Remains from Cantrell funeral home moved with police escort
Flint — It was slow and solemn work Thursday in Flint as funeral directors and staff worked for two hours to clean, catalog and transport the cremated remains of nearly 300 people.
The remains taken from a Detroit funeral home in April, which included 26 veterans and 53 people who have yet to be identified, were loaded into six caskets and transported in a caravan of hearses and police escort to Verheyden Funeral Home in Grosse Pointe Park on Thursday.
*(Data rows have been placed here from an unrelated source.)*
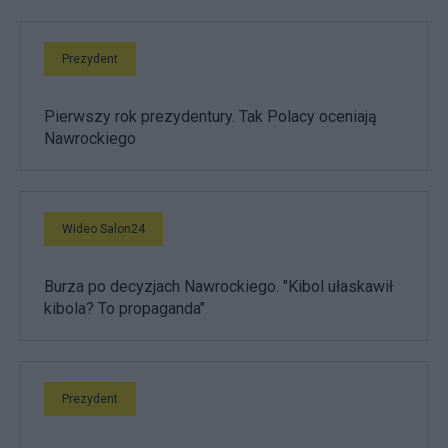
Prezydent
Pierwszy rok prezydentury. Tak Polacy oceniają
Nawrockiego
Wideo Salon24
Burza po decyzjach Nawrockiego. "Kibol ułaskawił
kibola? To propaganda"
Prezydent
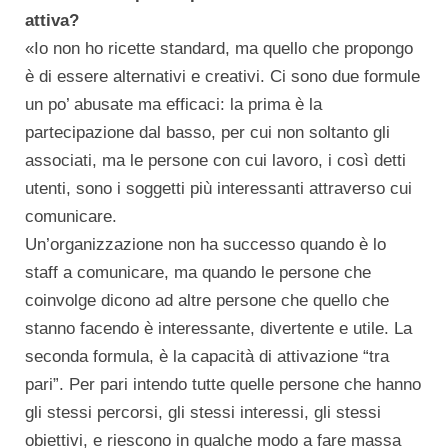
attiva?
«Io non ho ricette standard, ma quello che propongo
è di essere alternativi e creativi. Ci sono due formule
un po’ abusate ma efficaci: la prima è la
partecipazione dal basso, per cui non soltanto gli
associati, ma le persone con cui lavoro, i così detti
utenti, sono i soggetti più interessanti attraverso cui
comunicare.
Un’organizzazione non ha successo quando è lo
staff a comunicare, ma quando le persone che
coinvolge dicono ad altre persone che quello che
stanno facendo è interessante, divertente e utile. La
seconda formula, è la capacità di attivazione “tra
pari”. Per pari intendo tutte quelle persone che hanno
gli stessi percorsi, gli stessi interessi, gli stessi
obiettivi, e riescono in qualche modo a fare massa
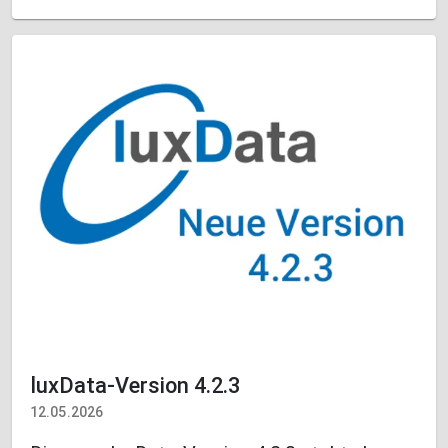
luxData-Version 4.2.3
12.05.2026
The hundreds of plastic boxes and a handful of porcelain urns had sat abandoned at the former Cantrell Funeral Home in Detroit for years and were confiscated by the state in April, when the funeral home was shut down.
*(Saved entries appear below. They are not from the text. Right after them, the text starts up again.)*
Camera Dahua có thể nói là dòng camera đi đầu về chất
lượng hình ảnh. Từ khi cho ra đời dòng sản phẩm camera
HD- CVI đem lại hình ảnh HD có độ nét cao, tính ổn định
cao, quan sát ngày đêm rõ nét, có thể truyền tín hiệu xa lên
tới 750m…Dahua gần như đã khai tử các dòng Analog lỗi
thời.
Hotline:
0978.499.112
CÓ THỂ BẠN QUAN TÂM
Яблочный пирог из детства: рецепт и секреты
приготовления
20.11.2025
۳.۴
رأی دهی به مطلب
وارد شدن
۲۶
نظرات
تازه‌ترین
On Thursday, each container was wiped of dust, cataloged and placed neatly inside the six caskets. One casket holding the remains of veterans was draped with an American flag by a member of the Selfridge Air National Guard Honor Guard.
The months of waiting for a final resting place for the remains and the transportation process Thursday were heavy tasks, said Thomas Boaz, owner of Preferred Removal Service in Flint, which has stored the remains for the state. Each box represents someone’s mother, father, sibling or child, he said.
“However sad that they weren’t claimed from the beginning, now they’re getting some closure and will have a final disposition,” Boaz said.
State investigators discovered the remains in April after the state Department of Licensing and Regulatory Affairs launched an investigation into Cantrell on Detroit’s east side. At that time, investigators also found several bodies “awaiting final disposition” that were covered in mold.
Officials found a box of fetal remains on Aug. 29 and the remains of 11 infants on Oct. 12. It's unclear why the remains were left at the funeral home, some for as long as two decades.
Lists of the names on the remains were released earlier this in the hopes of finding their families.
Those that remain unclaimed will be laid to rest in Detroit’s Mount Olivet Cemetery on All Souls' Day, Nov. 2. Veterans remains will be interred at Great Lakes National Cemetery in Holly on or near Veterans Day.
Brian Joseph, owner of Verheyden Funeral Home in Grosse Pointe Park, said they launched an effort to find the next of kin who may want to retrieve the remains or attend funeral services. He didn't expect the overwhelming response, he said. The funeral home has fielded hundreds of inquiries this week, he said.
“We are finding solutions and we are finding them one family at a time, one phone call at a time,” Joseph said. “We can bury our dead with dignity, respect, with reverence, and it has nothing to do with money.”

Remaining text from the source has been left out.